Und selbst, wenn tatsächlich etwas im Lande bleiben muss, weil viel Erinnerung und Prestige daran hängt: Warum soll es der Staat dann nicht auf dem internationalen Kunstmarkt ankaufen, zu fairen Preisen? Das Geld ist doch da! Vorschläge, wie man Fonds neu bilden und aufrüsten könnte, sind gemacht worden, sogar von Parlamentariern. Die SPD muss sich fragen, warum sie diese nationale Schutzdebatte zugelassen hat, obwohl die Kulturpolitik des sozialdemokratisch geführten Außenministeriums in eine andere Richtung weist. Die CDU muss sich fragen, ob es klug ist, eine bürgerliche und mittelständische Kernklientel dauerhaft zu verprellen.

Jetzt sind Appelle zu hören, alle mögen sich doch bitte beruhigen, die Aufregung sei doch ein bisschen arg ausgefallen. Nein, es ist nur schwer vorstellbar, dass Ruhe eintreten wird. Es ist weiterer Widerstand zu erwarten, weil das Kulturgutschutzgesetz nicht nur das Eigentum der Bürger betrifft, sondern auch Eitelkeiten berührt, Biografien, Erbpläne, das kulturelle Selbstverständnis von einzelnen und von Kollektiven. 

Und die notwendige Umsetzung der Unesco-Konvention? Das wäre die Sache eines Paragrafen gewesen. Das Problem der Raubgrabungen sowie der illegale Kunsthandel des "Islamischen Staats"? Niemand will das unterstützen. Die Wahrheit ist aber auch, dass der Handel mit irakischen und syrischen Antiken vorher schon illegal war. Man hätte den Zoll aufrüsten können, die Polizei und Interpol. Stattdessen ist ein Gesetz mit einem langen, hässlichen Namen beschlossen worden, das keinen Verbrecher abschrecken wird.

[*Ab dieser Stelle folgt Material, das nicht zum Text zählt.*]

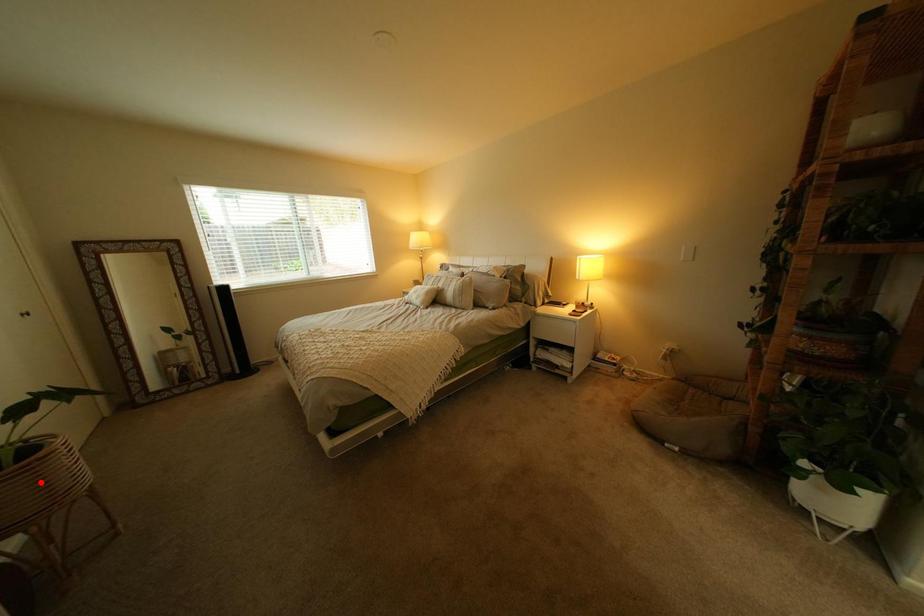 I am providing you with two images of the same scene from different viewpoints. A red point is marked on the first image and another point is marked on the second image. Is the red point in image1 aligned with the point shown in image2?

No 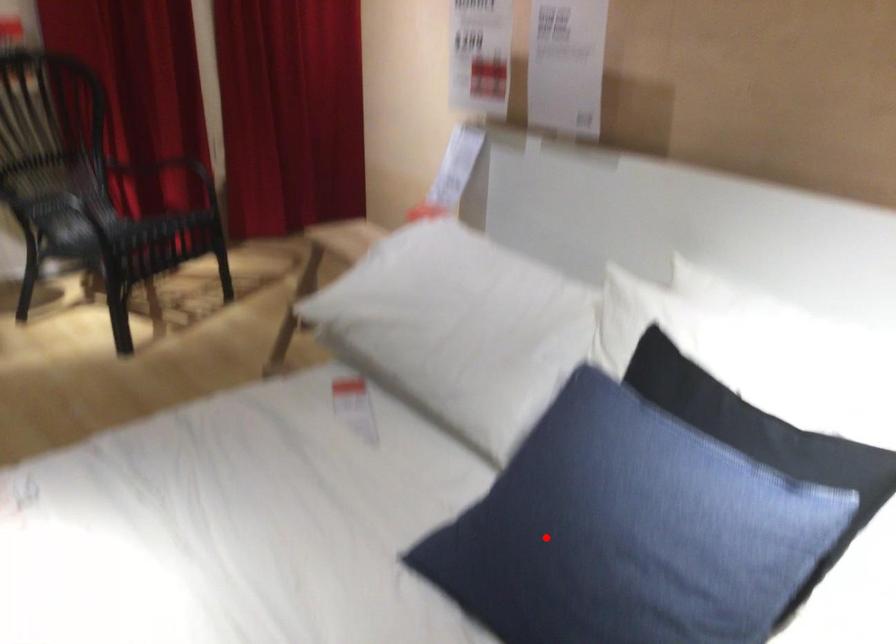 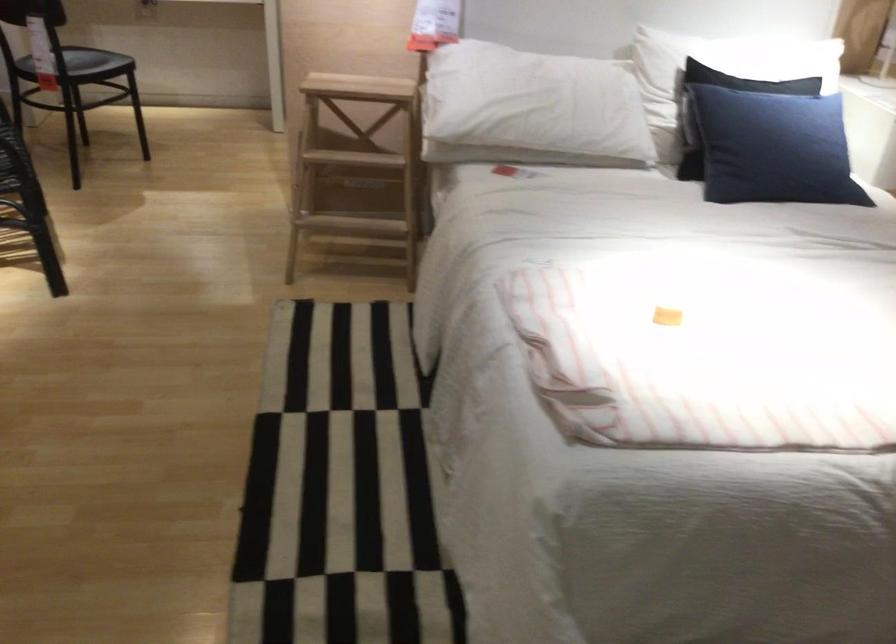 Question: I am providing you with two images of the same scene from different viewpoints. Image1 has a red point marked. In image2, the corresponding 3D location appears at what relative position? Reply with the corresponding letter.

Choices:
 (A) Closer
 (B) Farther

Answer: (B) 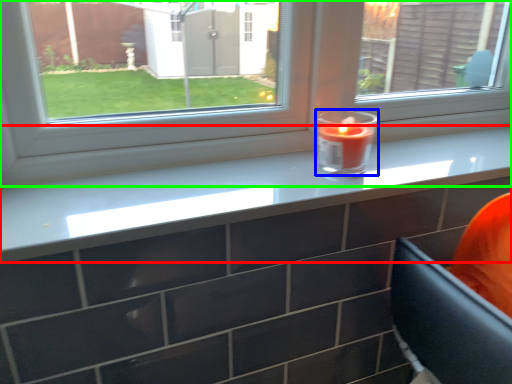 Question: Estimate the real-world distances between objects in this image. Which object is closer to counter top (highlighted by a red box), birthday candle (highlighted by a blue box) or window (highlighted by a green box)?

Choices:
 (A) birthday candle
 (B) window

Answer: (B) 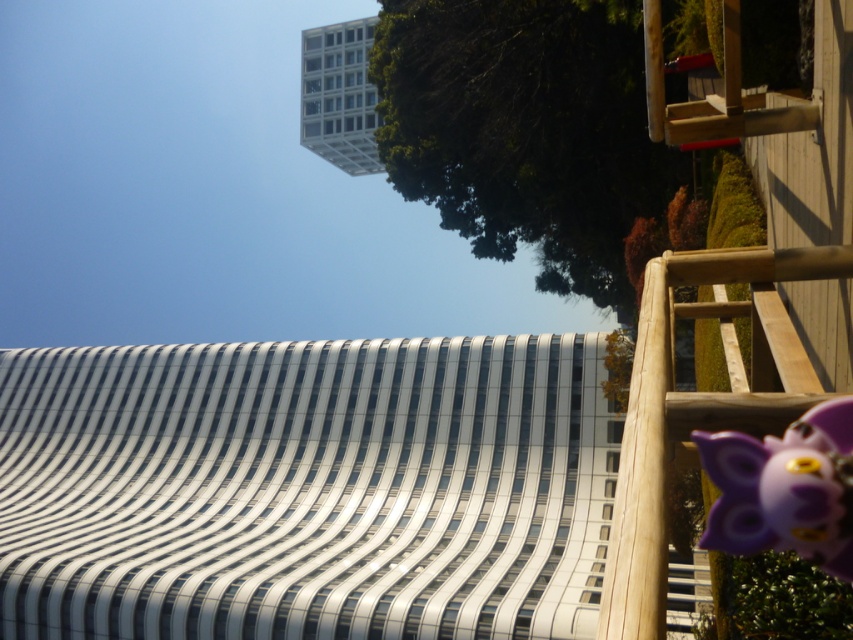 Question: Is green leafy tree at upper center thinner than purple matte toy at lower right?

Choices:
 (A) no
 (B) yes

Answer: (A)

Question: Is green leafy tree at upper center behind purple matte toy at lower right?

Choices:
 (A) yes
 (B) no

Answer: (A)

Question: Can you confirm if green leafy tree at upper center is positioned below purple matte toy at lower right?

Choices:
 (A) yes
 (B) no

Answer: (B)

Question: Which object is farther from the camera taking this photo?

Choices:
 (A) purple matte toy at lower right
 (B) green leafy tree at upper center

Answer: (B) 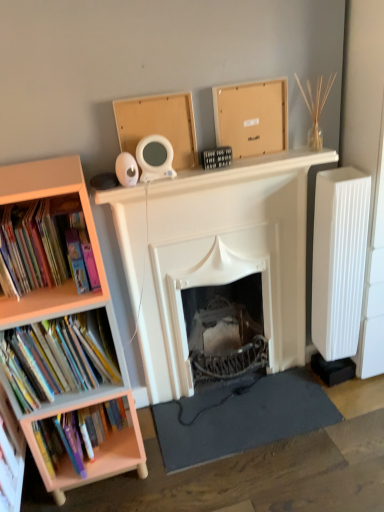 Find the location of a particular element. The image size is (384, 512). vacant region in front of matte cardboard box at upper center, arranged as the 1th cardboard box when viewed from the right is located at coordinates (247, 160). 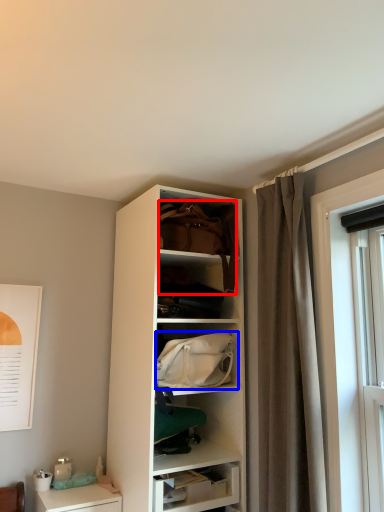 Question: Which point is closer to the camera, handbag (highlighted by a red box) or handbag (highlighted by a blue box)?

Choices:
 (A) handbag
 (B) handbag

Answer: (B) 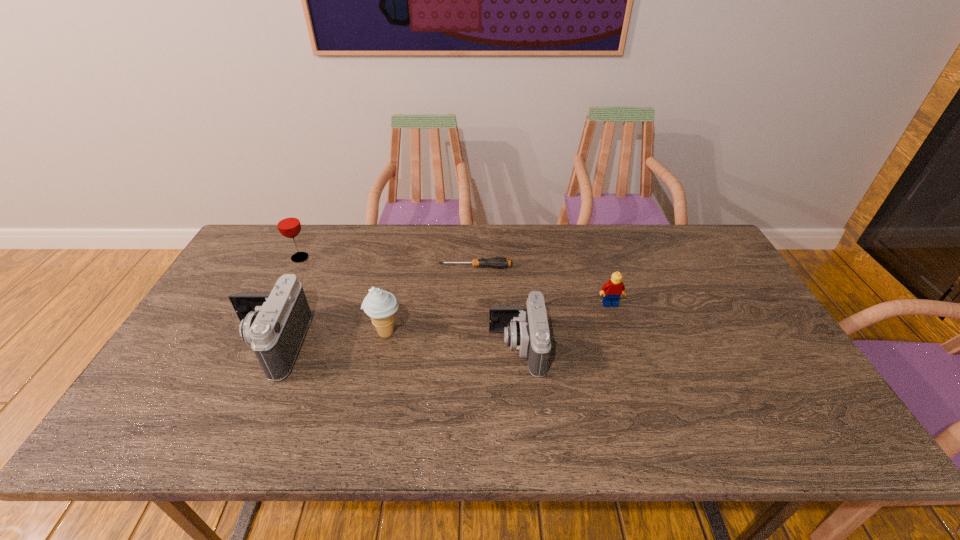 Where is `the taller camera`? Image resolution: width=960 pixels, height=540 pixels. the taller camera is located at coordinates (274, 324).

Locate an element on the screen. the shorter camera is located at coordinates (527, 330).

Locate an element on the screen. glass is located at coordinates (288, 223).

What are the coordinates of `screwdriver` in the screenshot? It's located at (496, 262).

I want to click on icecream, so click(x=380, y=305).

What are the coordinates of `Lego` in the screenshot? It's located at (614, 288).

I want to click on the third farthest object, so pyautogui.click(x=614, y=288).

Image resolution: width=960 pixels, height=540 pixels. In order to click on free location located 0.140m at the front of the left camera with an open lens cover in this screenshot , I will do `click(181, 345)`.

This screenshot has height=540, width=960. What are the coordinates of `vacant area located 0.080m at the front of the right camera with an open lens cover` in the screenshot? It's located at (459, 348).

Where is `free space located at the front of the right camera with an open lens cover`? free space located at the front of the right camera with an open lens cover is located at coordinates (359, 348). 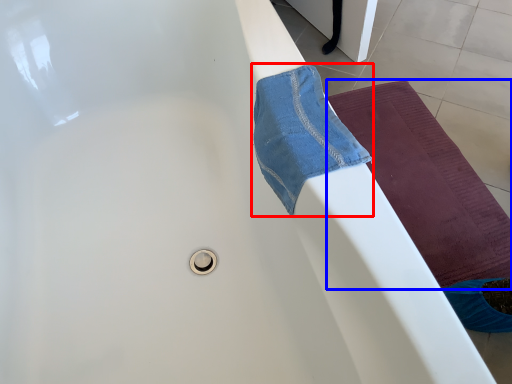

Der Staat hat seine Verordnung als politisches Statement erlassen. Er hat damit vielleicht seine Werte kommuniziert, aber er hat nicht gehandelt, weil akuter Regelungsbedarf bestand. Der Verdacht bleibt, dass dieses Gesetz vor allem aus Gründen der internationalen Selbstdarstellung der Bundesrepublik das Licht der Welt erblickte, gewissermaßen als ein Stück Regierungsmarketing. Dafür ist schon jetzt eine Menge Kultur verschwunden.